Les troubles de la cicatrisation des plaies sont souvent le symptôme d’une maladie sous-jacente et se manifestent de différentes manières sur le plan clinique. Outre le traitement de la maladie sous-jacente, le traitement local des plaies est le pilier le plus important du traitement. Le concept MOIST décrit les phases de la cicatrisation des plaies. Parmi les cinq grands pansements disponibles aujourd’hui, il convient de choisir la méthode de traitement la plus adaptée à chaque patient.
Les plaies aiguës sont généralement dues à des traumatismes suite à des coupures ou des éraflures et guérissent rapidement. On parle de plaies chroniques lorsqu’il n’y a pas de fermeture de la plaie dans les 8 semaines [1]. La prévalence des plaies chroniques est fortement liée à l’âge, d’une part en raison d’une diminution corrélée à l’âge de la capacité biologique de régénération de la peau, et d’autre part parce que les troubles de la cicatrisation des plaies apparaissent souvent comme un symptôme de maladies sous-jacentes associées à l’âge (par exemple, les maladies vasculaires veineuses ou artérielles ou le diabète sucré) [2]. Dans environ 90% des cas, les maladies vasculaires sont la cause des ulcères chroniques, explique le Dr Kerstin Kusch de la Charité, médecine universitaire de Berlin, lors de son intervention dans le cadre du FomF (D) Dermatologie et Allergologie [1]. Plus de la moitié d’entre eux sont des ulcères veineux, un peu moins souvent des ulcères mixtes, suivis par les ulcères artériels et le syndrome du pied diabétique. Les 10% restants sont dus à d’autres causes : Infections (par ex. syphilis tardive, mycobactériose atypique, leishmaniose cutanée), maladies auto-immunes sous-jacentes (par ex. pyoderma gangränosum, dermatoses bulleuses), modifications néoplasiques (carcinome basocellulaire/épithélial en plaques) ou facteurs exogènes (médicaments, allergies de contact, brûlures).

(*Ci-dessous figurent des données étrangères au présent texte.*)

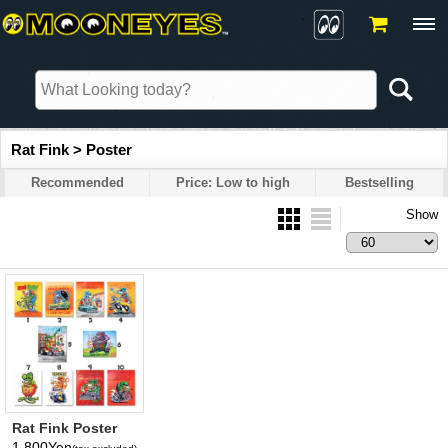
Rat Fink > Poster
Recommended
Price: Low to high
Bestselling
Show
Rat Fink Poster
1,800Yen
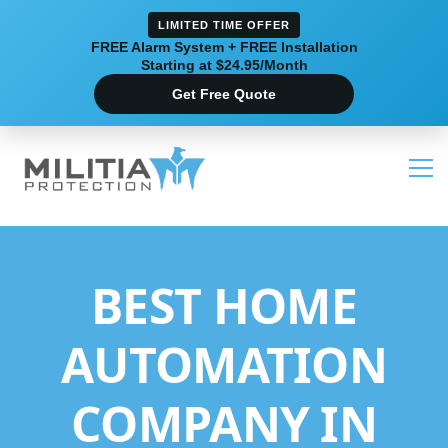
LIMITED TIME OFFER
FREE Alarm System + FREE Installation
Starting at $24.95/Month
Get Free Quote
BEST HOME
AUTOMATION
COMPANY IN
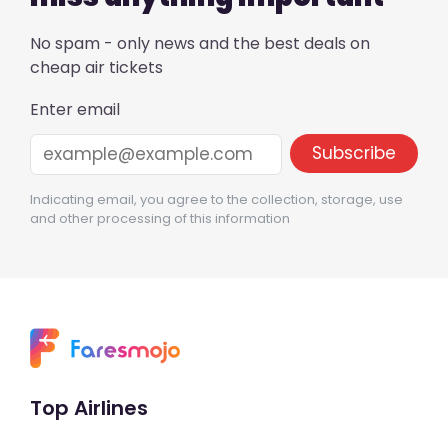
No spam - only news and the best deals on
cheap air tickets
Enter email
Indicating email, you agree to the collection, storage, use
and other processing of this information
Top Airlines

Règle ABCDE pour le diagnostic des plaies chroniques
Pour obtenir un succès thérapeutique durable, un diagnostic précoce des causes sous-jacentes est essentiel. Une prise en charge de la maladie sous-jacente basée sur ces éléments, combinée à un traitement local adéquat, est importante pour la fermeture de la plaie. Une anamnèse détaillée et une inspection clinique minutieuse selon la règle ABCDE sont des éléments essentiels pour clarifier l’étiologie des troubles de la cicatrisation [1,2].
A – Anamnèse : la première étape de la procédure de diagnostic doit consister en une anamnèse minutieuse. Il s’agit de déterminer les symptômes actuels (douleurs, claudication intermittente), leur intensité et leur durée, de rechercher d’éventuelles maladies sous-jacentes, de procéder à une anamnèse médicamenteuse et de poser des questions sur les facteurs pertinents liés au mode de vie (par ex. alimentation, nicotine, alcool).
B – Les bactéries : Les surinfections bactériennes sous forme d’érysipèle ou de phlegmon sont une complication fréquente des plaies chroniques. S’il existe des signes d’infection, il convient de déterminer, outre la température corporelle, la formule sanguine, la protéine C-réactive et la vitesse de sédimentation. Un diagnostic bactérien permet en outre d’exclure les agents pathogènes multirésistants tels que le staphylocoque doré résistant à la méthicilline ou les agents pathogènes gram-négatifs multirésistants. En cas de suspicion d’ostéomyélite, il est recommandé de procéder à un examen d’imagerie.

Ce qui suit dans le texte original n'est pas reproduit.